- WHAT TO WORK ON
Word for word, restate every record, though not the pictures.

- RECORDED INFORMATION

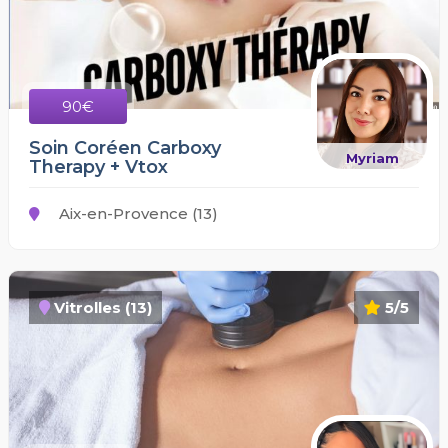
90€
Soin Coréen Carboxy
Myriam
Therapy + Vtox
Aix-en-Provence (13)
Vitrolles (13)
5/5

- REPLY
90€
Soin Coréen Carboxy
Myriam
Therapy + Vtox
Aix-en-Provence (13)
Vitrolles (13)
5/5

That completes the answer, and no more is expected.